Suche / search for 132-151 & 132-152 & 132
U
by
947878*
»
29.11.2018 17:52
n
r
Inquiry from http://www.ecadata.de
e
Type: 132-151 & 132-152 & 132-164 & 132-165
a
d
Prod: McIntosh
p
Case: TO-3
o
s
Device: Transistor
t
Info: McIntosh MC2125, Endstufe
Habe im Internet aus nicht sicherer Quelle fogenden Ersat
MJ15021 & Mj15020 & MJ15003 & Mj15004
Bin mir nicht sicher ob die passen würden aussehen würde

____________

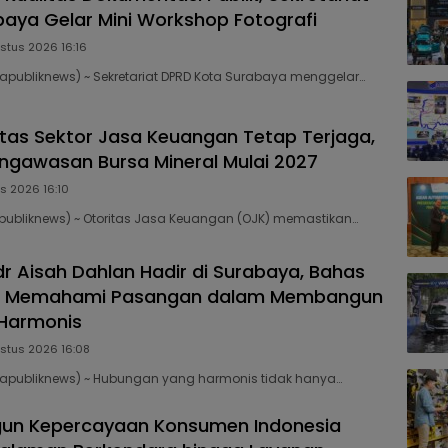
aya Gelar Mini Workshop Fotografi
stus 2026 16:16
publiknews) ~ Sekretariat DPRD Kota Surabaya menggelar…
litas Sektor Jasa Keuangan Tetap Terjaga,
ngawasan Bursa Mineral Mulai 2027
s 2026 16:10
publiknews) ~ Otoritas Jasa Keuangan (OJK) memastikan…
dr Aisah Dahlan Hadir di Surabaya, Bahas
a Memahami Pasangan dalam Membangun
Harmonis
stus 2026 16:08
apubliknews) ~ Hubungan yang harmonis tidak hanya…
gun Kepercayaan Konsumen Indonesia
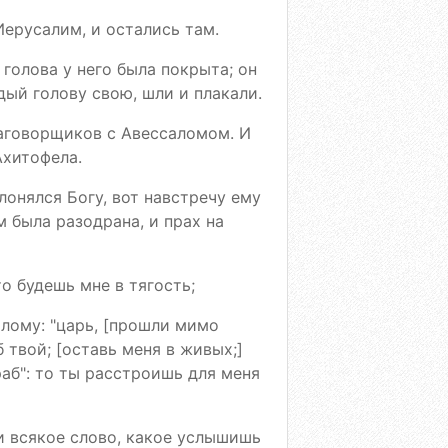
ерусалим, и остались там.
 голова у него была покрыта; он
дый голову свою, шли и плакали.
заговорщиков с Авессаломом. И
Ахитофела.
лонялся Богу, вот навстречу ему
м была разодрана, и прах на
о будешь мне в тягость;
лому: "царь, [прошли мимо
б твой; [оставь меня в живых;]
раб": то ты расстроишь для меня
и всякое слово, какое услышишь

____________

REQUIRED WORK: Only the lines starting at the one that includes "gun Kepercayaan Konsumen Indonesia" and ending at the one that includes "и всякое слово, какое услышишь" should be retyped, exactly, from the records above; no pictures.

SOLUTION FOR THIS PROBLEM:
gun Kepercayaan Konsumen Indonesia
ерусалим, и остались там.
 голова у него была покрыта; он
дый голову свою, шли и плакали.
заговорщиков с Авессаломом. И
Ахитофела.
лонялся Богу, вот навстречу ему
м была разодрана, и прах на
о будешь мне в тягость;
лому: "царь, [прошли мимо
б твой; [оставь меня в живых;]
раб": то ты расстроишь для меня
и всякое слово, какое услышишь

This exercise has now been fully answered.